* **What the task asks**
The stretch wanted below opens at the line containing "Image resolution: width=671, height=1362." and closes at the line containing "Uncategorized". Please return it exactly, with no other lines.

* **Provided information**

____

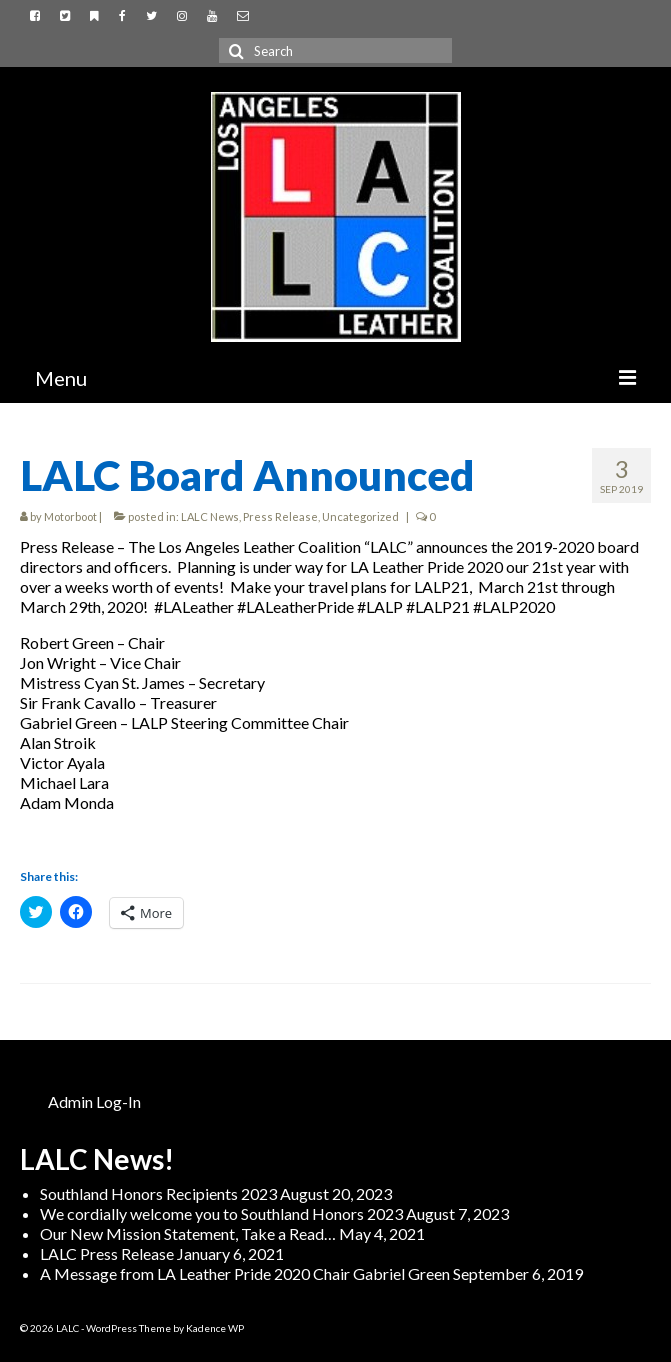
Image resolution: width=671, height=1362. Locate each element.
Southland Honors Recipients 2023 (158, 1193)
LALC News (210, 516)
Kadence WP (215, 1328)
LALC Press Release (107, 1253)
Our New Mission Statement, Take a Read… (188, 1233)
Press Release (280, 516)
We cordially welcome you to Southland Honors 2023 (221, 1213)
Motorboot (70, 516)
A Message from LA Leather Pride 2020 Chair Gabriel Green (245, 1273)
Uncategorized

____

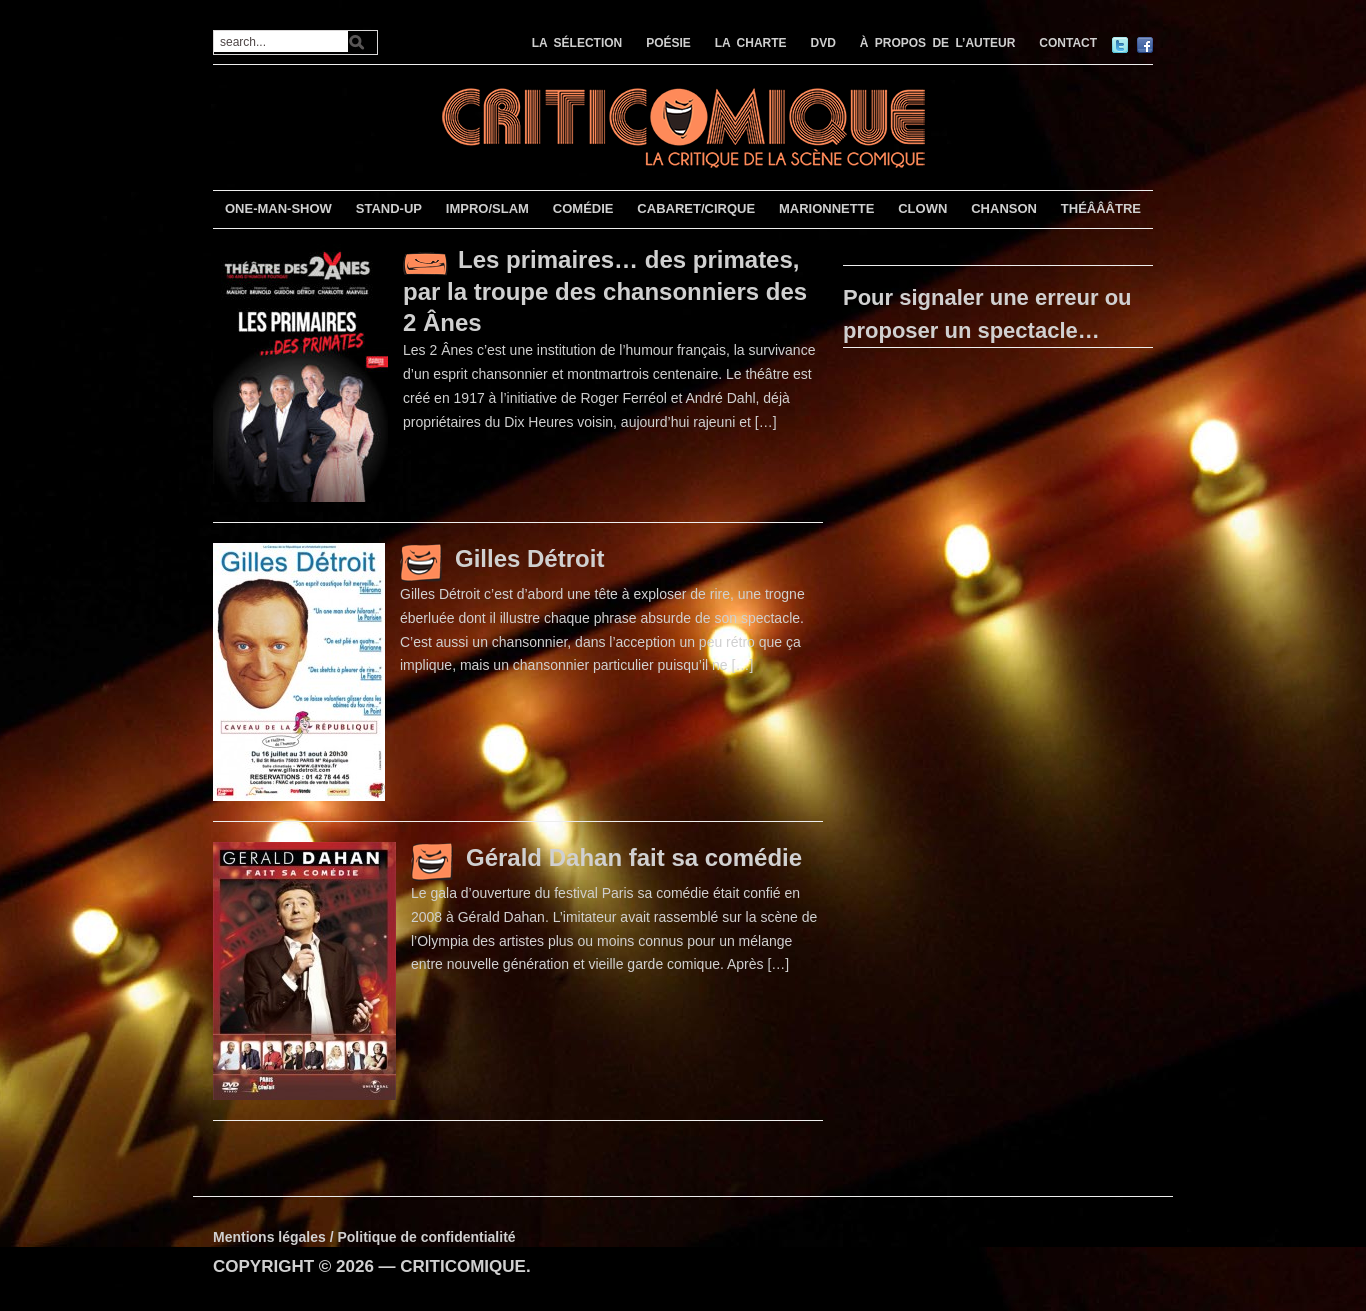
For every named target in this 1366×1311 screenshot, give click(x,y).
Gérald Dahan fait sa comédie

____

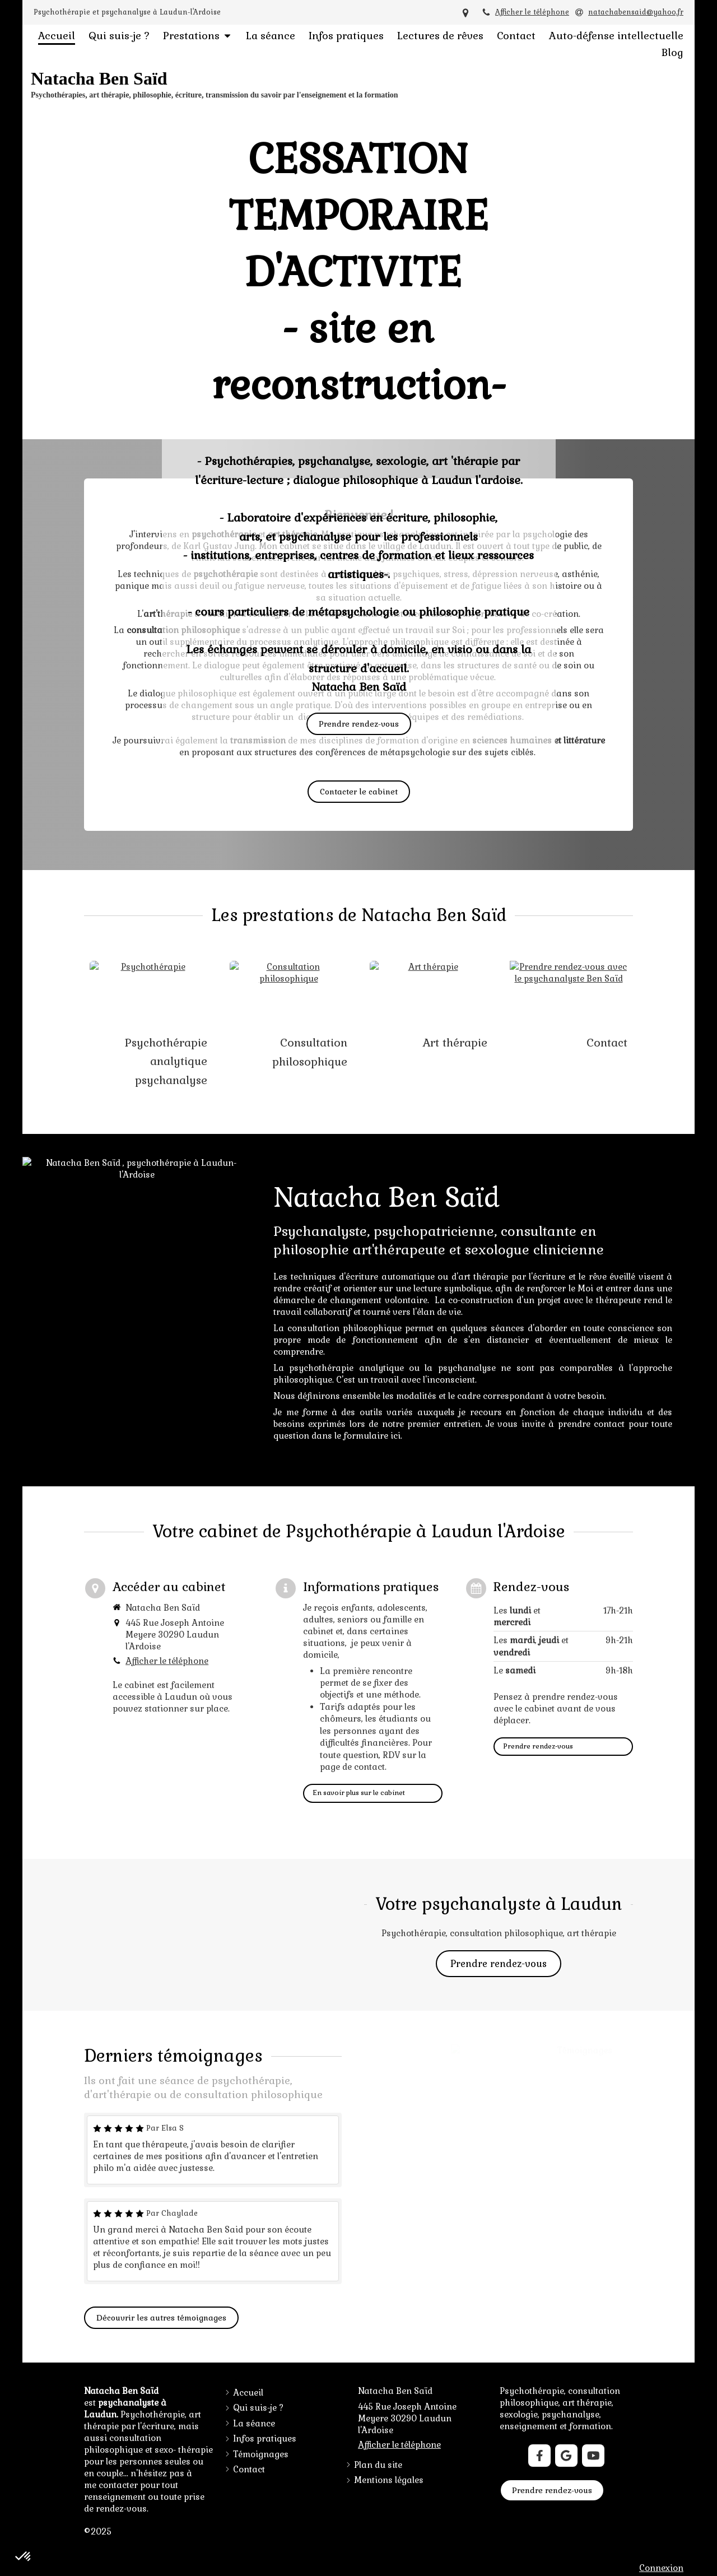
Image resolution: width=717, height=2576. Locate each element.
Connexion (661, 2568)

____

* **Result of the task**
Image resolution: width=671, height=1362. Locate each element.
Southland Honors Recipients 2023 (158, 1193)
LALC News (210, 516)
Kadence WP (215, 1328)
LALC Press Release (107, 1253)
Our New Mission Statement, Take a Read… (188, 1233)
Press Release (280, 516)
We cordially welcome you to Southland Honors 2023 (221, 1213)
Motorboot (70, 516)
A Message from LA Leather Pride 2020 Chair Gabriel Green (245, 1273)
Uncategorized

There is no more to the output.